Hadoop – What is HDFS (Hadoop Distributed File System)

hadoop - HDFS

HDFS is a Java-based file system that provides scalable and reliable data storage, and it was designed to span large clusters of commodity servers.

Hadoop Distributed File System has scalability of up to 200 PB of storage and a single cluster of 4500 servers, supporting close to a billion files and blocks.

HDFS

HDFS has many goals. Here are some of the most notable:

  • Hadoop Distributed File System is very good in detecting faults and applying quick solution to recover over the fault.
  • It can access data via MapReduce streaming.
  • Scalability to reliably store and can process large amounts of data.
  • Economy by distributing data.
  • Reliability by automatically maintaining multiple copies of data.

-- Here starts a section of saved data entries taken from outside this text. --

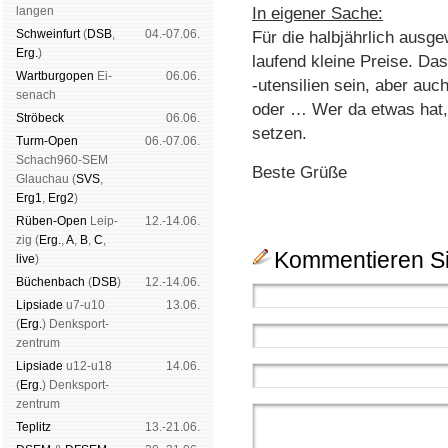
lan­gen
In eigener Sache:
Schwein­furt
(
DSB
,
04.-07.06.
Für die halbjährlich ausg
Erg.
)
laufend kleine Preise. D
Wart­burg­open
Ei­
06.06.
-utensilien sein, aber auc
se­nach
oder … Wer da etwas hat, 
Strö­beck
06.06.
setzen.
Turm-Open
06.-07.06.
Schach960-SEM
Beste Grüße
Glau­chau (
SVS
,
Erg1
,
Erg2
)
Rüben-Open
Leip­
12.-14.06.
zig (
Erg.
,
A
,
B
,
C
,
Kommentieren Si
live
)
Büchen­bach
(
DSB
)
12.-14.06.
Lipsiade
u7-u10
13.06.
(
Erg.
) Denk­sport­
zen­trum
Lipsiade
u12-u18
14.06.
(
Erg.
) Denk­sport­
zen­trum
Tep­litz
13.-21.06.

Application interfaces into HDFS

HDFS provides a native Java application programming interface (API) and a native C-language wrapper for the Java API. You can access HDFS in many different ways.

Following  applications that can interface with HDFS:

  1. FileSystem (FS) shell.
  2. DFS Admin.
  3. fsck.
  4. Name nodes and data nodes.

HDFS architecture

An HDFS cluster consists of a single node, known as a NameNode, that manages the file system namespace and regulates client access to files. In addition, data nodes (DataNodes) store data as blocks within files.

HDFS ARCHITECTURE

 

Name nodes and data nodes

  • Node within Hadoop Distributed File System manages file system namespace operations like opening, closing, and renaming files.
  • To handle read and write requests from Hadoop Distributed File System clients node also maps data blocks to data nodes.

What is the Relationships between name nodes and data nodes?

  • Data nodes continuously loop, asking the name node for instructions.
  • The name node maintains and administers changes to the file system namespace.
  • Each data node maintains an open server socket so that client code can read data.
  • The host for this server socket is known as name node, which provides the information to interested clients.

Overview: File creation process in HDFS

Hadoop Distributed File System is built using the Java programming language, so any device which support Java can use HDFS to create a file.